Charcoal Selective Medium- Composition, Principle, Preparation, Results, Uses


Charcoal selective medium (CSM) is a complex and selective medium that contains the following ingredients and their quantities per liter of distilled water:

  • Beef extract: 10 g
  • Gelatin peptone: 10 g
  • Casein peptone: 10 g
  • Sodium chloride: 5 g
  • Sodium desoxycholate: 0.1 g
  • Charcoal: 10 g
  • Hematin: 0.005 g
  • Sodium pyruvate: 0.1 g
  • Ferrous sulfate: 0.05 g
  • Cefoperazone: 0.032 g
  • Vancomycin: 0.01 g
  • Cycloheximide: 0.002 g
  • Agar: 15 g

The final pH of the medium is adjusted to 7.4 ± 0.2 at 25°C.

Each ingredient has a specific role in the medium, as explained in the principle section. The medium is prepared by dissolving the components in water, heating to boiling, autoclaving, cooling, and pouring into sterile plates or tubes.

The medium is dark gray to black in color due to the presence of charcoal. The medium should be stored at 2-8°C and used within one month of preparation. The medium should not be used if there are signs of deterioration, such as discoloration, contamination, or changes in physical appearance.
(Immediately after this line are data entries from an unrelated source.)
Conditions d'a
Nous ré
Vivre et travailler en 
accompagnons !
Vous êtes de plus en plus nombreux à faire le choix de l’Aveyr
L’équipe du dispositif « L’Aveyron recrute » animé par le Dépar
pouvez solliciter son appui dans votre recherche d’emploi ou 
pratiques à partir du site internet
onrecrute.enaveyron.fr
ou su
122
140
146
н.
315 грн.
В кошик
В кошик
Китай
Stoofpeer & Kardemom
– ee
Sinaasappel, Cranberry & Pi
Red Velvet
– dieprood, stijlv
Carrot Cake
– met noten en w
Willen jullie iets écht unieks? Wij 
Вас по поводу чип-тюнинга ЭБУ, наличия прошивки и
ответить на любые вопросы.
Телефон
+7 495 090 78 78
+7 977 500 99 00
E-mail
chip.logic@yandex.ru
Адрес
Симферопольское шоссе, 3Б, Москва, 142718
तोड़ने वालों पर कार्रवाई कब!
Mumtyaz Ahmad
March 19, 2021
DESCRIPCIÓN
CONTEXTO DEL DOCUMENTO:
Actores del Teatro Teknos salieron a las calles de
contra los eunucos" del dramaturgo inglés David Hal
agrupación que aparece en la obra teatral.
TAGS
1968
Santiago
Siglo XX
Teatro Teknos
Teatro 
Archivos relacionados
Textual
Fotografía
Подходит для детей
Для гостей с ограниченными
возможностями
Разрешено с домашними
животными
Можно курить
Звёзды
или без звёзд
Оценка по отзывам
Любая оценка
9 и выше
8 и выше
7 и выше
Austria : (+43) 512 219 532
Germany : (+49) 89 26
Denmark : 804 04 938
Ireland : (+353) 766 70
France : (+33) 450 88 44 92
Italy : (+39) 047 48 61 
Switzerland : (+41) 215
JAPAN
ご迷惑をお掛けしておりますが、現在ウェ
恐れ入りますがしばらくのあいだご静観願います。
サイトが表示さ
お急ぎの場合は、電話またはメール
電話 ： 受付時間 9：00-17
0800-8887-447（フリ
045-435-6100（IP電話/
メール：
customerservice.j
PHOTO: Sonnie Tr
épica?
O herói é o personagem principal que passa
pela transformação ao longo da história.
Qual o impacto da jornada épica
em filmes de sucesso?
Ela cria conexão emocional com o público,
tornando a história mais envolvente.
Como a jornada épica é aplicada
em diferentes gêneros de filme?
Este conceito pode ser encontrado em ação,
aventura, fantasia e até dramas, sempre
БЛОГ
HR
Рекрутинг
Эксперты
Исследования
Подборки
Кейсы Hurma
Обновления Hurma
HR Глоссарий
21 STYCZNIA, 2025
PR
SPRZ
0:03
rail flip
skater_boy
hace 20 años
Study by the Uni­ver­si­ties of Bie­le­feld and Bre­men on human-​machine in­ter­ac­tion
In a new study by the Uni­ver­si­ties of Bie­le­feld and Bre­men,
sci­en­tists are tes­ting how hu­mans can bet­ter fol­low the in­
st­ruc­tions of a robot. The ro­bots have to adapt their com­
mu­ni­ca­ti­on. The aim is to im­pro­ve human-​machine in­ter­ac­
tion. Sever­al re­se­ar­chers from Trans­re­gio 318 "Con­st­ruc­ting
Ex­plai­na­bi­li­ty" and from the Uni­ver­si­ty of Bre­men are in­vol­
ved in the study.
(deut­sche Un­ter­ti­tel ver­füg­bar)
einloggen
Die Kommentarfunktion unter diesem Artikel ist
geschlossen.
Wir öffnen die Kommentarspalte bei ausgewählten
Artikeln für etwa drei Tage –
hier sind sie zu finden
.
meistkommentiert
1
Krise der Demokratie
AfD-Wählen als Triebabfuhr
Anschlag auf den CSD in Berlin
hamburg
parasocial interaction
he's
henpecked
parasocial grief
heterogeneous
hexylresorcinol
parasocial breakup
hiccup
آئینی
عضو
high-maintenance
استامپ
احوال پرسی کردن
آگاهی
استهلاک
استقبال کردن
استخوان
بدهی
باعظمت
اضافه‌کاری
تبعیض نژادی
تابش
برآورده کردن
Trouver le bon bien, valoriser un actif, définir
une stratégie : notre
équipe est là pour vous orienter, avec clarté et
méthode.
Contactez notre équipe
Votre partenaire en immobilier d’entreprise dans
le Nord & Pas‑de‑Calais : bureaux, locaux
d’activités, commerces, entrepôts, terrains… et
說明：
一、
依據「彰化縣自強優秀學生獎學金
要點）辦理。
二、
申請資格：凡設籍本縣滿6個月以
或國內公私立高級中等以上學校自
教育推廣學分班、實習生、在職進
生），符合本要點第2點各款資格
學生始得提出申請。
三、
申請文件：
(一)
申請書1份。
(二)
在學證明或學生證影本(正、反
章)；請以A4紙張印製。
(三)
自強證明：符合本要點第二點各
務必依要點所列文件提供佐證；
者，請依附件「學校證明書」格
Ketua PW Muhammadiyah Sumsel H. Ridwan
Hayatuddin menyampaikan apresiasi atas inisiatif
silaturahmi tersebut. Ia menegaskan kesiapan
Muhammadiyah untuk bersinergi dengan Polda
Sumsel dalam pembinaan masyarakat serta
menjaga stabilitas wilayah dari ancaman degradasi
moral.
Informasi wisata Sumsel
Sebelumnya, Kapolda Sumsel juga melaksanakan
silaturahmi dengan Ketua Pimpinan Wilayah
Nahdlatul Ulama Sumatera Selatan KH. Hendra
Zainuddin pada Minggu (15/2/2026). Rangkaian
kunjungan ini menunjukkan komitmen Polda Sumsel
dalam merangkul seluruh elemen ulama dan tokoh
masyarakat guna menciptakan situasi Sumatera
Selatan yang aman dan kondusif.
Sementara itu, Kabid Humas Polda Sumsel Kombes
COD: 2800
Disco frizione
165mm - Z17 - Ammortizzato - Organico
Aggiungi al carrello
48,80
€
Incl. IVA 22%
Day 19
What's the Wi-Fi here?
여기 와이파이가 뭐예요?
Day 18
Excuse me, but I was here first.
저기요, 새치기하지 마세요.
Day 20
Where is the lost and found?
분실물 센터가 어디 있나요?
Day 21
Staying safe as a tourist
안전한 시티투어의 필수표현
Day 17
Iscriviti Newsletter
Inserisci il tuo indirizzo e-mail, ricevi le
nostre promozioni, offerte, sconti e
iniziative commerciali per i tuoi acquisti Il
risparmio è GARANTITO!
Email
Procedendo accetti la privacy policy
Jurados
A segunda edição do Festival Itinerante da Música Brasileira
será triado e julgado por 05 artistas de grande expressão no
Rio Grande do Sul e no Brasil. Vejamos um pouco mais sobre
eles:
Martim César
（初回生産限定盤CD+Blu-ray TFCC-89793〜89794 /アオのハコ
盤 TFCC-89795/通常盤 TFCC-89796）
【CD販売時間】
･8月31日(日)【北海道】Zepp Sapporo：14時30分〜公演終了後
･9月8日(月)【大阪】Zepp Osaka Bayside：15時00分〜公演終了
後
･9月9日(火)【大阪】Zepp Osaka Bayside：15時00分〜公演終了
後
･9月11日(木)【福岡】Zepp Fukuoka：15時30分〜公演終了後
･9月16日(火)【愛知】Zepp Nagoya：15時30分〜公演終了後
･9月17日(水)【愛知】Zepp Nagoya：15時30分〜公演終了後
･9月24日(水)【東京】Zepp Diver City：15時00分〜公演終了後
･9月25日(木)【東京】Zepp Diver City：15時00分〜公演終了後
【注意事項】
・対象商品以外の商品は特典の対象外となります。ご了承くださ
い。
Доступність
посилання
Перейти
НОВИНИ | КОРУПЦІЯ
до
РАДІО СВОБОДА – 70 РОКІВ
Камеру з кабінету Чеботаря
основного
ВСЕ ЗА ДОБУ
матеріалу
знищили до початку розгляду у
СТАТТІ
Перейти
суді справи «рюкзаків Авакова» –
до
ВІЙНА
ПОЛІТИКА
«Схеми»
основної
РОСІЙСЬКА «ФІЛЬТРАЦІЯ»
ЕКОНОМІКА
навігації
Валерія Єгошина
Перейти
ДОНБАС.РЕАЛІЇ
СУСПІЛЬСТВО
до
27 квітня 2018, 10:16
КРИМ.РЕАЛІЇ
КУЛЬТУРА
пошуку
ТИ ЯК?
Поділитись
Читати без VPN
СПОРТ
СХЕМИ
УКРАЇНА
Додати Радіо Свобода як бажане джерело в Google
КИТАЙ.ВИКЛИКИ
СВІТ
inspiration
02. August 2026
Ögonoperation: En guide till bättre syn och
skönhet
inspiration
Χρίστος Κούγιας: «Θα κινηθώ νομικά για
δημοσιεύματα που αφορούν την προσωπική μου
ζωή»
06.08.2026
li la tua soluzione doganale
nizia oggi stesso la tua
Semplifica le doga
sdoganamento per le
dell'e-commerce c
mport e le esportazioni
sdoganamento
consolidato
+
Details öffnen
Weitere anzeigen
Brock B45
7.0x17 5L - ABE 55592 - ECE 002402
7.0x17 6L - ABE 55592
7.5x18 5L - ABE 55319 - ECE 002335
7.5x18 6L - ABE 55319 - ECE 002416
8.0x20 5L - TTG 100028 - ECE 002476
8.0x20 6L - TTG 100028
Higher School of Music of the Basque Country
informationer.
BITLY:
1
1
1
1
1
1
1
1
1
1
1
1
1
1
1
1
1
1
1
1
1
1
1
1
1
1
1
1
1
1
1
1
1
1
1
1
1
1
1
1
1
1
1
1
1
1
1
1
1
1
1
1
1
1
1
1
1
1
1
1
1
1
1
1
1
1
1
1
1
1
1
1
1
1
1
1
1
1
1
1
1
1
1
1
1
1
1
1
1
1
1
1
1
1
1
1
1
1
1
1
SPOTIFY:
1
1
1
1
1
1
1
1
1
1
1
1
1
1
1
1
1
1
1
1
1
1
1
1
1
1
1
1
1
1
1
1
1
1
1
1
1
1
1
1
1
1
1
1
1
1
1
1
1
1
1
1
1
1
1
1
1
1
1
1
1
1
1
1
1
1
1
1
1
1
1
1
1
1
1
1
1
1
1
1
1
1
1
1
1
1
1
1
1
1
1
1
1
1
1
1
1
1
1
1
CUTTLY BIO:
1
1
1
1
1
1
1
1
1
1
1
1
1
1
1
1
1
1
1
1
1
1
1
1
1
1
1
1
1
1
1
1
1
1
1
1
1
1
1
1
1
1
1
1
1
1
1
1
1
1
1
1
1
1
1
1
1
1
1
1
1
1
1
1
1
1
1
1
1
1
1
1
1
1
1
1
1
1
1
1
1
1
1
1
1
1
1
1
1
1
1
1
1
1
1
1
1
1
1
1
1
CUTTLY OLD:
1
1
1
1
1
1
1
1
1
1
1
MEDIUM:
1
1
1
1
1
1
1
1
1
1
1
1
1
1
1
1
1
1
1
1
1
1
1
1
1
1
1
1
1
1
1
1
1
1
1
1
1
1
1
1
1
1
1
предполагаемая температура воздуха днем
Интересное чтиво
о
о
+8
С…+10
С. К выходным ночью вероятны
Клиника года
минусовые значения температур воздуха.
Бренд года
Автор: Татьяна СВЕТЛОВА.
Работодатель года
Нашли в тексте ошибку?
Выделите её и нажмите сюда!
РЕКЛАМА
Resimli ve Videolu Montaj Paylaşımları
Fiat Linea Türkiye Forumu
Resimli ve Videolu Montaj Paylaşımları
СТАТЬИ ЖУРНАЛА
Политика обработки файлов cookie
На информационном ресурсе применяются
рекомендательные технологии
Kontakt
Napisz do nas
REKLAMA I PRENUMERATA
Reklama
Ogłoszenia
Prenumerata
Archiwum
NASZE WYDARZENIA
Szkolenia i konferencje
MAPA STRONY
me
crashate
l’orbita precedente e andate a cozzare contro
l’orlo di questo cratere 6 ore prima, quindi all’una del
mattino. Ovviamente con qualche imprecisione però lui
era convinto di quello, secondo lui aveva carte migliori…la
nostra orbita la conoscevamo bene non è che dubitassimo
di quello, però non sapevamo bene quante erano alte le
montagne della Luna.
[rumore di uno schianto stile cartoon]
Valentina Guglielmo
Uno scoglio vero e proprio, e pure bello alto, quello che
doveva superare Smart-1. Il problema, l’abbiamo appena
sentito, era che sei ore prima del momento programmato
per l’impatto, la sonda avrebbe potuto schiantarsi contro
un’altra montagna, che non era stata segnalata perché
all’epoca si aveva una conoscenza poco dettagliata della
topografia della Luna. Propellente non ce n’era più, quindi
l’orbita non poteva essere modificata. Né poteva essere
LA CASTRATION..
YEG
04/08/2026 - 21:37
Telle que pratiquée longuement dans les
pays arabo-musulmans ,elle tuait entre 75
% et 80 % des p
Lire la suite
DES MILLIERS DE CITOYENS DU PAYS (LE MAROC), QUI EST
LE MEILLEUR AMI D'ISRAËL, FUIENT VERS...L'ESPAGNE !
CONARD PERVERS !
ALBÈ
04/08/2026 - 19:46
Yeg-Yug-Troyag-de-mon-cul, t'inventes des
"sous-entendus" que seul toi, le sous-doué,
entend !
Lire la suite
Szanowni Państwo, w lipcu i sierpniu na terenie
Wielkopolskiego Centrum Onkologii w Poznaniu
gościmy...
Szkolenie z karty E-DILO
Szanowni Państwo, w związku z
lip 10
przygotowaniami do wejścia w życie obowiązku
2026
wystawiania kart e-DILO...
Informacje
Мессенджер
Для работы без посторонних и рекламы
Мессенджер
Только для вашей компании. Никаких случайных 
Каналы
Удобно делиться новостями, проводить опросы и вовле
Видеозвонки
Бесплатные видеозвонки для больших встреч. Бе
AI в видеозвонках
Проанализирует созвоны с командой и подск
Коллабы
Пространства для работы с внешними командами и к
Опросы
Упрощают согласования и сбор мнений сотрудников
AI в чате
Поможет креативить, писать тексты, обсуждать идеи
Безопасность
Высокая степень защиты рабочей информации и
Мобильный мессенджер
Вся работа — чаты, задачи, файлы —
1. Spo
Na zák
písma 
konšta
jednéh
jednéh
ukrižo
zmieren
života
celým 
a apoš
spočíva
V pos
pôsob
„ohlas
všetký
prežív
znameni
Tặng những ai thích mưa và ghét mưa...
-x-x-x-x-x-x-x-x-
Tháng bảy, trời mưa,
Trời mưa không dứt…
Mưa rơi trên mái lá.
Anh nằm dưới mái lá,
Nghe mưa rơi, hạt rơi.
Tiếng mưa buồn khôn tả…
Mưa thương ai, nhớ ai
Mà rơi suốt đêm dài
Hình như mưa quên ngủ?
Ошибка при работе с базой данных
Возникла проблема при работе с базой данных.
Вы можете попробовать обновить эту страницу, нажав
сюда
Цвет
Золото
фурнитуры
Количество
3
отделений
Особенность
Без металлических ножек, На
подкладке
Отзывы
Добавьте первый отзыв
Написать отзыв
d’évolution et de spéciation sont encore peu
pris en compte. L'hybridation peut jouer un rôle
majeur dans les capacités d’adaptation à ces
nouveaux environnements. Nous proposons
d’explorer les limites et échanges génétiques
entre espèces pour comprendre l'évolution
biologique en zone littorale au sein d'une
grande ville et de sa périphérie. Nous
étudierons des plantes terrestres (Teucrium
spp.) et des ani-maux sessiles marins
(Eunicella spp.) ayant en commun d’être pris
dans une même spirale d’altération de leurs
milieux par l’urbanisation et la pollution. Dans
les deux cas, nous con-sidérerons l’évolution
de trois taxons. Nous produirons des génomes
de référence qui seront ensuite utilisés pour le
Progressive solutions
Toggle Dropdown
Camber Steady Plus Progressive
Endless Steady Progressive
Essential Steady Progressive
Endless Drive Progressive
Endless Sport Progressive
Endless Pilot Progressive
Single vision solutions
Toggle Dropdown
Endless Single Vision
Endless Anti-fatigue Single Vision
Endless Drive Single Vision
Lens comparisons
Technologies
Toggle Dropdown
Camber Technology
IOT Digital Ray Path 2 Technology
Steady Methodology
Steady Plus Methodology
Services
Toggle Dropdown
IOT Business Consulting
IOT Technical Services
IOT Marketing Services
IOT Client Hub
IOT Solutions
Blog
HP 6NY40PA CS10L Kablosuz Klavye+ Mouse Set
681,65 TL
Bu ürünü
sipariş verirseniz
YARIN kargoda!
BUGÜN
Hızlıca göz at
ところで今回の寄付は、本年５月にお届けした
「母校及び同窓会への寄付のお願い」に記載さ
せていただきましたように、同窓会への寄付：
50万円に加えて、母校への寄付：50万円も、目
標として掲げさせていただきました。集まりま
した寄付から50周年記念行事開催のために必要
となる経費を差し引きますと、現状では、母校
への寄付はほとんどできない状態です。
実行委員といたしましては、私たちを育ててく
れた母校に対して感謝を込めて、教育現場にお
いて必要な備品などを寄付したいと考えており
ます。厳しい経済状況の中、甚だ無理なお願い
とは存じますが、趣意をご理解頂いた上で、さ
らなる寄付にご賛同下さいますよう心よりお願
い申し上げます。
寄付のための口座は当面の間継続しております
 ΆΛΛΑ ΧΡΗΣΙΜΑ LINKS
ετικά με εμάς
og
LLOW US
The medium can be supplemented with other antibiotics or substances to enhance its selectivity or specificity for certain Campylobacter species. For example, trimethoprim can be added to inhibit Proteus and Escherichia coli; polymyxin B can be added to inhibit Pseudomonas and Aeromonas; and cefixime can be added to inhibit Salmonella and Shigella.

The composition of charcoal selective medium may vary slightly depending on the manufacturer or the source of the recipe. However, the basic ingredients and their functions remain the same. The medium should be used according to the instructions provided by the manufacturer or the reference method.